***** EXCERPTED RECORDS
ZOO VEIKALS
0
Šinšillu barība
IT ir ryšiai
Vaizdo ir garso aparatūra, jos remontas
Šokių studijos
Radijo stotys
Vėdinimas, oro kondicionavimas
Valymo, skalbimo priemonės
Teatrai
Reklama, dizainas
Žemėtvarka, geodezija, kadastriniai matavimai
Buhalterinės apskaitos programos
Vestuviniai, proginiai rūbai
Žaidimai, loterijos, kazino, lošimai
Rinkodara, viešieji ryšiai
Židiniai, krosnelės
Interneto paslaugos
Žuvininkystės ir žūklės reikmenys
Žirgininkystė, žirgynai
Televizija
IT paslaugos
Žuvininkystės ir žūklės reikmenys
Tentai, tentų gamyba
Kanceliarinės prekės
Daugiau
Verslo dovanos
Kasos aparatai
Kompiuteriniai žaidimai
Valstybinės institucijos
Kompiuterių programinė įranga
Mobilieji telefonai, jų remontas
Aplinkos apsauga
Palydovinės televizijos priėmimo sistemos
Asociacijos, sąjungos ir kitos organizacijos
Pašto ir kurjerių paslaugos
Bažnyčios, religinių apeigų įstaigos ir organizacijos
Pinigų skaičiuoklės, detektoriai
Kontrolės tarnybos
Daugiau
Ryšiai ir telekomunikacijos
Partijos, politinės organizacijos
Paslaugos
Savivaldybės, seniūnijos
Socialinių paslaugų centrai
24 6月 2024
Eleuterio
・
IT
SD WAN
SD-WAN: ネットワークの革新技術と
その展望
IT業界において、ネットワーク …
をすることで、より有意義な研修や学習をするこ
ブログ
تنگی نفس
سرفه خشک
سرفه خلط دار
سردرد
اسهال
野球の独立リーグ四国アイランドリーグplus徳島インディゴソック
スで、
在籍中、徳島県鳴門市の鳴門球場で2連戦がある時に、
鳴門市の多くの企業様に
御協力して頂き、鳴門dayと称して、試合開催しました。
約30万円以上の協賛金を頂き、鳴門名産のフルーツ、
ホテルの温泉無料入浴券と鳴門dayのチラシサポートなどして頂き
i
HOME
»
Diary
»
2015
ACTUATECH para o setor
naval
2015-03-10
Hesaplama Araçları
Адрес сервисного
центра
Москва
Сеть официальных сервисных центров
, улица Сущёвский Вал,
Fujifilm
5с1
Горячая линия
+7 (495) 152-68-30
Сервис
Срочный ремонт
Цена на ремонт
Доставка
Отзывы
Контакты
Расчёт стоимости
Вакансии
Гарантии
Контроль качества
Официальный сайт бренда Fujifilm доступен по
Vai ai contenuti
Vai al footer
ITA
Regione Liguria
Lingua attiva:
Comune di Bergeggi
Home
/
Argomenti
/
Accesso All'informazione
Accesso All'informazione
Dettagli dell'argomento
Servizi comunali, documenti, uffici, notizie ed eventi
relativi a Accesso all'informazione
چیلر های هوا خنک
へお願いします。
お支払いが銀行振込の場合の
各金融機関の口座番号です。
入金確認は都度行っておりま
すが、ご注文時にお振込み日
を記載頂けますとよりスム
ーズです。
**********
■ WHAT NEEDS TO BE DONE
Working from the data above, extract solely the lines from the one containing "Comune di Bergeggi" through the one containing "入金確認は都度行っておりま", exactly as they appear, both included.

■ FINISHED EXERCISE
Comune di Bergeggi
Home
/
Argomenti
/
Accesso All'informazione
Accesso All'informazione
Dettagli dell'argomento
Servizi comunali, documenti, uffici, notizie ed eventi
relativi a Accesso all'informazione
چیلر های هوا خنک
へお願いします。
お支払いが銀行振込の場合の
各金融機関の口座番号です。
入金確認は都度行っておりま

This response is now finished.